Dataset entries
========

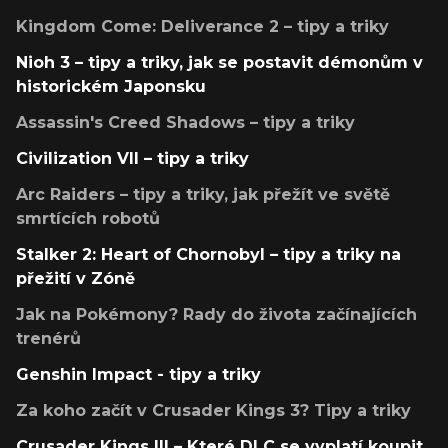
Kingdom Come: Deliverance 2 – tipy a triky
Nioh 3 – tipy a triky, jak se postavit démonům v
historickém Japonsku
Assassin's Creed Shadows – tipy a triky
Civilization VII – tipy a triky
Arc Raiders – tipy a triky, jak přežít ve světě
smrtících robotů
Stalker 2: Heart of Chornobyl – tipy a triky na
přežití v Zóně
Jak na Pokémony? Rady do života začínajících
trenérů
Genshin Impact - tipy a triky
Za koho začít v Crusader Kings 3? Tipy a triky
Crusader Kings III – Které DLC se vyplatí koupit,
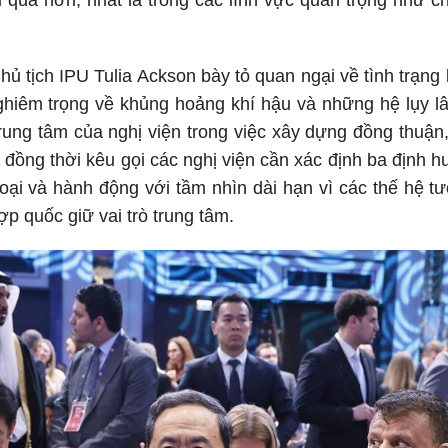
uả hơn, nhất là trong các lĩnh vực quan trọng như chí
Chủ tịch IPU Tulia Ackson bày tỏ quan ngại về tình trạng
hiêm trọng về khủng hoảng khí hậu và những hệ lụy lâu
 trung tâm của nghị viện trong việc xây dựng đồng thuận
, đồng thời kêu gọi các nghị viện cần xác định ba định h
 thoại và hành động với tầm nhìn dài hạn vì các thế hệ t
p quốc giữ vai trò trung tâm.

========

◆ WHAT THE TASK REQUIRES ◆
No pictures go in the copy. Retype exactly the lines from the one with "Assassin's Creed Shadows – tipy a triky" through the last line of the entries above, both included, and nothing more.

◆ YOUR RESPONSE ◆
Assassin's Creed Shadows – tipy a triky
Civilization VII – tipy a triky
Arc Raiders – tipy a triky, jak přežít ve světě
smrtících robotů
Stalker 2: Heart of Chornobyl – tipy a triky na
přežití v Zóně
Jak na Pokémony? Rady do života začínajících
trenérů
Genshin Impact - tipy a triky
Za koho začít v Crusader Kings 3? Tipy a triky
Crusader Kings III – Které DLC se vyplatí koupit,
uả hơn, nhất là trong các lĩnh vực quan trọng như chí
Chủ tịch IPU Tulia Ackson bày tỏ quan ngại về tình trạng
hiêm trọng về khủng hoảng khí hậu và những hệ lụy lâu
 trung tâm của nghị viện trong việc xây dựng đồng thuận
, đồng thời kêu gọi các nghị viện cần xác định ba định h
 thoại và hành động với tầm nhìn dài hạn vì các thế hệ t
p quốc giữ vai trò trung tâm.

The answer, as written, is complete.